Action item
Below are entries. Reproduce exactly the lines between the line holding "Buchholz in der Nordheide" and the line holding "Comprendre le fichage", inclusive, and only those.

──────────────────────────────

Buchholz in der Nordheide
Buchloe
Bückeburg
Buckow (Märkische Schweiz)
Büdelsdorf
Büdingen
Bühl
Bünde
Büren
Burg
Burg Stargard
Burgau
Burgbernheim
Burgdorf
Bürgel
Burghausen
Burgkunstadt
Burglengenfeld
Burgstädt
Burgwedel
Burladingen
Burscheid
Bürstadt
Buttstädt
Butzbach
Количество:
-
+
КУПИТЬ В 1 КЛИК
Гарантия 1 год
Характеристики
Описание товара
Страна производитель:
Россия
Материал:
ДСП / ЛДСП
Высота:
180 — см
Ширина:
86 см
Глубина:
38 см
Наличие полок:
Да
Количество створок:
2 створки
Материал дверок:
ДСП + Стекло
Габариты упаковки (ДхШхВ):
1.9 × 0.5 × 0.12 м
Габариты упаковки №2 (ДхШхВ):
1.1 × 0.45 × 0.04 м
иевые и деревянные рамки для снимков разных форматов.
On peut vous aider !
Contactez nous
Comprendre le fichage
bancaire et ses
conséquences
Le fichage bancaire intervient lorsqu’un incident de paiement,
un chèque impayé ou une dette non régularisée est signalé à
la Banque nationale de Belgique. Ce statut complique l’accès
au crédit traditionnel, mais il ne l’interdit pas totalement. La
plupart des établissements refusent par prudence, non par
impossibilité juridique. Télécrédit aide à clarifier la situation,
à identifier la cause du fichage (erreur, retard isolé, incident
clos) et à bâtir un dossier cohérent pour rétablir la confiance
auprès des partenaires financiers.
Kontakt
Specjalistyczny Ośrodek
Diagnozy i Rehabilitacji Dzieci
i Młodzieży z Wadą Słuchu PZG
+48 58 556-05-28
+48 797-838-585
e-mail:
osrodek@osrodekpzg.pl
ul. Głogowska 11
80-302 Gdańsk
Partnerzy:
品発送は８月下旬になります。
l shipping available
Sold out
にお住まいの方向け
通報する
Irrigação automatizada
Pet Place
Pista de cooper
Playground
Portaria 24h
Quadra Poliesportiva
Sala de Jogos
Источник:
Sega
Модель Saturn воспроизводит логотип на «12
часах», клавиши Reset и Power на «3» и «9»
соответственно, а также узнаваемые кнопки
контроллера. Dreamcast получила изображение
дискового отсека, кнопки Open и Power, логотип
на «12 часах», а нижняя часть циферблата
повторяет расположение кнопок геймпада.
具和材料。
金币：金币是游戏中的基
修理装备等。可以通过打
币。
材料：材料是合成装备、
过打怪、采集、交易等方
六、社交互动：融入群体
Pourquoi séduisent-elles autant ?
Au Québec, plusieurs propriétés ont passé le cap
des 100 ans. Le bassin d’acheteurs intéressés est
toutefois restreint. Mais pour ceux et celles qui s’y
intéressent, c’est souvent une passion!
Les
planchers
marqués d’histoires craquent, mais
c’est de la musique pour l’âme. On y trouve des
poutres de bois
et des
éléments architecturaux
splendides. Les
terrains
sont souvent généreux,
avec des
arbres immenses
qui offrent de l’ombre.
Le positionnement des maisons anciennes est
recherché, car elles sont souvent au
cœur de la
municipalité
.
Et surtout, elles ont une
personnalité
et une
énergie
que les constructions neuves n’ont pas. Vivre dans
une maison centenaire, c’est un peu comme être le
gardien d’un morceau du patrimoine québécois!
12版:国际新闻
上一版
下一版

──────────────────────────────

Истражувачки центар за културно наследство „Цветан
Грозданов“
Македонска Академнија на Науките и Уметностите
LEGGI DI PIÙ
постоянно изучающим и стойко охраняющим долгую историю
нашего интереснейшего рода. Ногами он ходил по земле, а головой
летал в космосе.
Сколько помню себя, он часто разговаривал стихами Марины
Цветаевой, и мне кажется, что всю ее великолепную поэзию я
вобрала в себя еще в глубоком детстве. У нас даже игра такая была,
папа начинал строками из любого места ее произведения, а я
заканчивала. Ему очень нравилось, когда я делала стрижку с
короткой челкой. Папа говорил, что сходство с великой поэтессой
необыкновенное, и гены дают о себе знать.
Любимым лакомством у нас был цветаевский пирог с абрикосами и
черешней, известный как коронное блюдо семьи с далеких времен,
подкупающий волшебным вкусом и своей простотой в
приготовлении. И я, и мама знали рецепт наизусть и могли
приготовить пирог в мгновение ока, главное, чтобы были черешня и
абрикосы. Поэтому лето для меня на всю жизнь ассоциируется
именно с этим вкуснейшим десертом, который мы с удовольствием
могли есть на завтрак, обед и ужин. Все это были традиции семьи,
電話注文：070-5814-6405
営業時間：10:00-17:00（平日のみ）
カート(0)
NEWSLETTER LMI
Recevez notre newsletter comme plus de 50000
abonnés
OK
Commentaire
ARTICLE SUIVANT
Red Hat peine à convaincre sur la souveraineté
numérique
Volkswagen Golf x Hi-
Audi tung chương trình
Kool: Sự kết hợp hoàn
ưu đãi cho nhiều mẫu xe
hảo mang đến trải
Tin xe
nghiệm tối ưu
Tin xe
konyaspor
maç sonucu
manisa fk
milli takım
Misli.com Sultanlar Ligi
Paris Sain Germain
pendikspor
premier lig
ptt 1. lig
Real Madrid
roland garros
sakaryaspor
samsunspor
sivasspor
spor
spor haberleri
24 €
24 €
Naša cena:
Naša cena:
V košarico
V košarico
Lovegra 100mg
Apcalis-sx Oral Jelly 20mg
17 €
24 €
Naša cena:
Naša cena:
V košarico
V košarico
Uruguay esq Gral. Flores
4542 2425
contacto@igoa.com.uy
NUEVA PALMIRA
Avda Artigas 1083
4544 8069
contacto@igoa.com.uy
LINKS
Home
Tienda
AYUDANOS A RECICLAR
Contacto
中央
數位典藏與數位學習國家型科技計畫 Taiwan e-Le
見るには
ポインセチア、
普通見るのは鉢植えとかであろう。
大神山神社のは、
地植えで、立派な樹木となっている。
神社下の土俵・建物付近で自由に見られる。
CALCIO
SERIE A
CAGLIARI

──────────────────────────────

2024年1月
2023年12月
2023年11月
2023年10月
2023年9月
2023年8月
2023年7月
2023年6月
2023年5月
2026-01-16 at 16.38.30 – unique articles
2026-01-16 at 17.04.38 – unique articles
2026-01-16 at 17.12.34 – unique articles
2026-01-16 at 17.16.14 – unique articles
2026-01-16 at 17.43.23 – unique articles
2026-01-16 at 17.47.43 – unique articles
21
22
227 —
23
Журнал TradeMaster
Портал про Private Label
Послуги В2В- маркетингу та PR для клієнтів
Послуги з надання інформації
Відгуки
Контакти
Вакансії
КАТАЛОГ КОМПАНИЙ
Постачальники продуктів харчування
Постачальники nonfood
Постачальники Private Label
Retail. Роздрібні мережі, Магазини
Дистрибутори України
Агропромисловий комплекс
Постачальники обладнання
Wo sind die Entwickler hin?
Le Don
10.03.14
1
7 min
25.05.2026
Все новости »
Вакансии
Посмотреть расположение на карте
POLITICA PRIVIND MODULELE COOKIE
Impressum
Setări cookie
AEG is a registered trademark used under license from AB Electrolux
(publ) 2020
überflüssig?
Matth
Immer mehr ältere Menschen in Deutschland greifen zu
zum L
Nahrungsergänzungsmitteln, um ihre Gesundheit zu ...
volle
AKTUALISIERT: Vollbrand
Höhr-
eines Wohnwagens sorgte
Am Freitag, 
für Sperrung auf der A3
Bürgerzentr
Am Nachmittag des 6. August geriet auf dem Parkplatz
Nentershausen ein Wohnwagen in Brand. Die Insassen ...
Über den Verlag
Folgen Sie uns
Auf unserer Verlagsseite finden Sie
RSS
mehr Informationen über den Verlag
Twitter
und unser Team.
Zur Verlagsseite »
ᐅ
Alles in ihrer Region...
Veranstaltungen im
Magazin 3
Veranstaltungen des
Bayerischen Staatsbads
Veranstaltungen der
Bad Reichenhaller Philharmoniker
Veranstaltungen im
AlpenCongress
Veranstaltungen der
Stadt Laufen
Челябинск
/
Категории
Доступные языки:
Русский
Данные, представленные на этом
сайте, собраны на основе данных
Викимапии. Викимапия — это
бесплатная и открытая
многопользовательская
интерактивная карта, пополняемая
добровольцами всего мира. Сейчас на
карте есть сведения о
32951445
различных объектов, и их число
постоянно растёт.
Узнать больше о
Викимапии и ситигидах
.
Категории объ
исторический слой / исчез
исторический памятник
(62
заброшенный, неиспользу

──────────────────────────────

Exercise output
Buchholz in der Nordheide
Buchloe
Bückeburg
Buckow (Märkische Schweiz)
Büdelsdorf
Büdingen
Bühl
Bünde
Büren
Burg
Burg Stargard
Burgau
Burgbernheim
Burgdorf
Bürgel
Burghausen
Burgkunstadt
Burglengenfeld
Burgstädt
Burgwedel
Burladingen
Burscheid
Bürstadt
Buttstädt
Butzbach
Количество:
-
+
КУПИТЬ В 1 КЛИК
Гарантия 1 год
Характеристики
Описание товара
Страна производитель:
Россия
Материал:
ДСП / ЛДСП
Высота:
180 — см
Ширина:
86 см
Глубина:
38 см
Наличие полок:
Да
Количество створок:
2 створки
Материал дверок:
ДСП + Стекло
Габариты упаковки (ДхШхВ):
1.9 × 0.5 × 0.12 м
Габариты упаковки №2 (ДхШхВ):
1.1 × 0.45 × 0.04 м
иевые и деревянные рамки для снимков разных форматов.
On peut vous aider !
Contactez nous
Comprendre le fichage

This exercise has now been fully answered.